In the story, the Times‘ Nellie Bowles acknowledged that insurance only goes so far when it comes to making business owners whole in the wake of riots and looting. Bowles cited the book In Defense of Looting, which claims that “looting is an essential tactic against a racist capitalist society, and a largely victimless crime… because stores will be made whole through insurance.”
After The Philadelphia Inquirer dared to publish an op-ed entitled, “Buildings Matter, Too,” the top editor resigned amid backlash.

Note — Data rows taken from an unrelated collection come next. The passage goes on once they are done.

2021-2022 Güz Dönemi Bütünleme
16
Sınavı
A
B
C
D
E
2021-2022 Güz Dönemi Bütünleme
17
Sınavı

“‘People over property’ is great as a rhetorical slogan,” the Inquirer‘s architecture critic, Inga Saffron, had written in the piece. “But as a practical matter, the destruction of downtown buildings in Philadelphia — and in Minneapolis, Los Angeles, and a dozen other American cities — is devastating for the future of cities.”
Bowles’ article essentially explained that Saffron was right.
“While large chains like Walmart and Best Buy have excellent insurance, many small businesses that have been burned down since the riots lack similar coverage. And for them, there is no easy way to replace all that they lost,” Bowles reported.
“In Kenosha, more than 35 small businesses were completely destroyed, and around 80 have been damaged, according to the city’s business association,” she wrote. “Almost all are locally owned and many are underinsured or struggling to manage.”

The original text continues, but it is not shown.